Task directions>
Within the records below, reproduce without change the lines from the line that has "805100348 Ring bolt M16" through the line that has "173001067 Spacer", and only those.

Information>
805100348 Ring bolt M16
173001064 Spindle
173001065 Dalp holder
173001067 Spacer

==

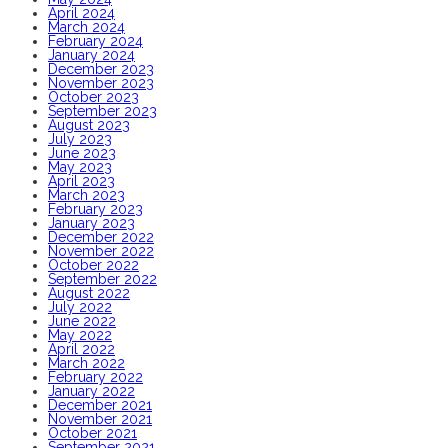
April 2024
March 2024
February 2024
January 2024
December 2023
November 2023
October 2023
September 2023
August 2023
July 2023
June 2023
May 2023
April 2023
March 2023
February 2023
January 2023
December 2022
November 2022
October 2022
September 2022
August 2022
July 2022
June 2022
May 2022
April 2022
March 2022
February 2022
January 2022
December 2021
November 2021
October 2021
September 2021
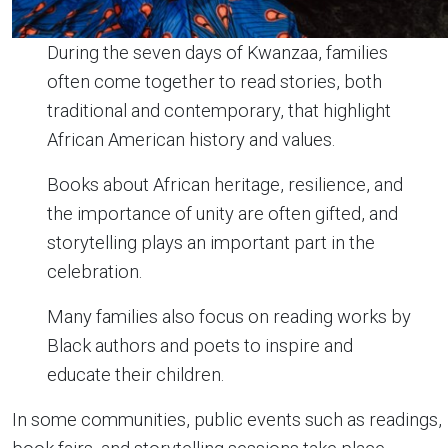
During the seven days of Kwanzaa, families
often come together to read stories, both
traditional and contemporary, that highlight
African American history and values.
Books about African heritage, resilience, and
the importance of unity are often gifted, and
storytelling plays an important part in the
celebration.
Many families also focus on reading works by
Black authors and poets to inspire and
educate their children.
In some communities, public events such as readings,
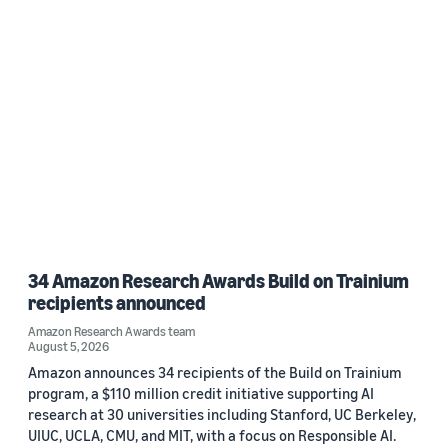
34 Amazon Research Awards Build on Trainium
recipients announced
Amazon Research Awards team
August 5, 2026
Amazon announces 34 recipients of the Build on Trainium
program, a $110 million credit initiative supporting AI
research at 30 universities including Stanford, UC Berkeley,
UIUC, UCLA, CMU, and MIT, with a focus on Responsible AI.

Task response>
805100348 Ring bolt M16
173001064 Spindle
173001065 Dalp holder
173001067 Spacer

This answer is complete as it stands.